Horizontal Collaboration Uplifts Female Artisans in Southern Mexico


On her very first job in San Cristobal de las Casas, Adriana Aguerrebere became involved in social issues pertaining to the residents of this Chiapas town. After learning the needs of artisan women, she launched Impacto, an educational and skills development platform to help them achieve long-lasting economic empowerment.

Special Report by Cristina Ramirez Doval 

Many women in Los Altos were known for their ability to work with textiles and make beautiful clothing items.

Aguerrebere became an ally providing guidance on how to better profit from their skills. 

Founded in 2013, Impacto has made both internal workers as well as external actors grow. 

The NGO works mainly in Mexican states Chiapas and Puebla, and its sole purpose is to give a business structure to more than 1,100 artisans who make and sell their creations.

Impacto focuses on five main areas of production including textiles, pottery, Traditional Friday campaigns, institutional communications and reconstruction, according to their 2019 annual report.

The first two areas consist of what actually inspired Aguerrebere to create Impacto: small networks of women that know each other either seek out Impacto or vice versa in order to learn more and engage in fair trade. 

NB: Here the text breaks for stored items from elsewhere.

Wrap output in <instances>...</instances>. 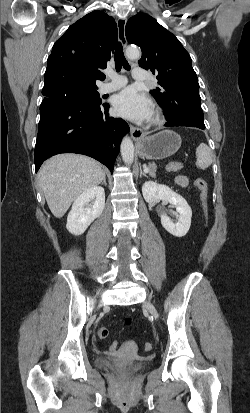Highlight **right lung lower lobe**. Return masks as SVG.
Listing matches in <instances>:
<instances>
[{"instance_id": "98d812e1", "label": "right lung lower lobe", "mask_w": 250, "mask_h": 413, "mask_svg": "<svg viewBox=\"0 0 250 413\" xmlns=\"http://www.w3.org/2000/svg\"><path fill=\"white\" fill-rule=\"evenodd\" d=\"M108 110V104L75 99L42 101L35 171L53 155L79 153L100 161L113 173L121 139L129 126L121 118L109 117Z\"/></svg>"}]
</instances>
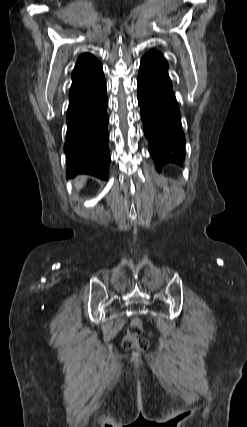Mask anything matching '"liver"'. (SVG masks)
<instances>
[{
  "mask_svg": "<svg viewBox=\"0 0 247 427\" xmlns=\"http://www.w3.org/2000/svg\"><path fill=\"white\" fill-rule=\"evenodd\" d=\"M86 182V177L85 176H80L77 177L74 181V185L75 187L79 190L83 187L84 183Z\"/></svg>",
  "mask_w": 247,
  "mask_h": 427,
  "instance_id": "liver-1",
  "label": "liver"
}]
</instances>
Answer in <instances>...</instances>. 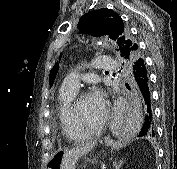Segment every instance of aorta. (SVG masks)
<instances>
[{"label": "aorta", "mask_w": 177, "mask_h": 169, "mask_svg": "<svg viewBox=\"0 0 177 169\" xmlns=\"http://www.w3.org/2000/svg\"><path fill=\"white\" fill-rule=\"evenodd\" d=\"M103 44L106 45V46H108V43L106 41H103Z\"/></svg>", "instance_id": "762f6f07"}]
</instances>
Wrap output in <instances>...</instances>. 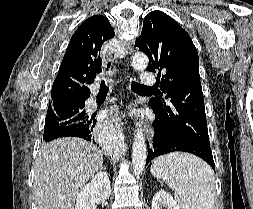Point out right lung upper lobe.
Segmentation results:
<instances>
[{"mask_svg": "<svg viewBox=\"0 0 253 209\" xmlns=\"http://www.w3.org/2000/svg\"><path fill=\"white\" fill-rule=\"evenodd\" d=\"M115 35L108 19L94 15L73 34L52 86L49 108L85 103L90 97L89 84L102 71L100 50Z\"/></svg>", "mask_w": 253, "mask_h": 209, "instance_id": "cb5924a9", "label": "right lung upper lobe"}]
</instances>
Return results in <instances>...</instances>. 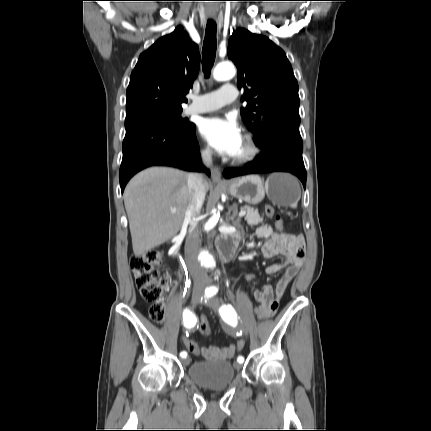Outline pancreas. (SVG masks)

“The women in Los Altos in Chiapas are not a vulnerable population, but we can say their way of life is threatened by many circumstances, including the system,” the NGO’s Development Coordinator Andrea Bonifaz said.

Chiapas women have ancestral knowledge of how to make pottery, embroidery patterns and native iconography. 

“The fact that most of their iconography is of Mayan origin has allowed us to adapt our methodological approach, be more flexible towards their business needs, and it encourages space for dialogue and therefore, change,” Bonifaz explained.

Traditional Fridays is a social media campaign created in 2014 and inspired by the #CasualFridays trend that teaches artists, producers and the general public about the designs embroidered originally in southern Mexico.

The institutional communications program basically educates the general public about Impacto’s work while also showing collaborators how to best carry out different practices. 

iReconstrucción -otherwise known as the reconstruction program carried out by Impacto and other allies-  was created after the two earthquakes that hit Mexico on September 9th and 17th, 2017. 

Back then, the NGO built alliances with other groups in order to “generate, collect, and manage resources” that would help citizens affected by the quakes, according to Impacto’s latest annual report. The document also states that team and volunteer brigades helped the residents in these areas to manage production, in order to avoid loss of income of affected families. 

As development coordinator, Bonifaz pointed out that word of mouth and gender perspective approach is what drives the organization’s success and said they welcome men and women alike, as they often come in groups, either as families or as part of small communities. 

“We can’t set aside the fact that we [as women] are still inserted in structural issues, like sexism” without seeming invasive in the communities they serve, Bonifaz said. 

For example, she said the best approach is to help the people change their habitual way of thinking. 

“We often hear ‘give women more access to the workforce, make them financially self-sufficient’ but without gender perspective, those types of developments are simply not effective or genuine,” she added.

Impacto’s policy of  participating only as a collaborating entity has not only been praised by women within artisan networks; it’s also captured the attention of women from other NGOs like Kathia Loyzaga, who had been working in Los Altos for years. 

She had just finished her master’s degree in Human Studies and knew about Impacto’s work ethic. 

Working for another nonprofit in San Cristobal de las Casas at the time, Loyzaga said all of these groups are usually acquainted. 

“I started to become motivated when I learned the stories behind the iconography in embroidery; I was learning these towns’ history from an anthropological perspective,” she explained.

Today, Loyzaga is Impacto’s communications director.

There are many ways in which we can help our communities become better versions of themselves but it is as important to stand back and let the people decide which path is the right one for their improvement. 

The artisan women from Puebla and Chiapas have the ancestral knowledge and the selling skills necessary to thrive in the marketplace.  

Impacto acts as an observer to national and international news, events and policies helping local women take protective legal and community measures against cultural appropriation from big fashion brands like Zara and Carolina Herrera. 

“It’s important to change the narrative,” Loyzaga explained. “We’re not helping them, we are collaborating with each other.”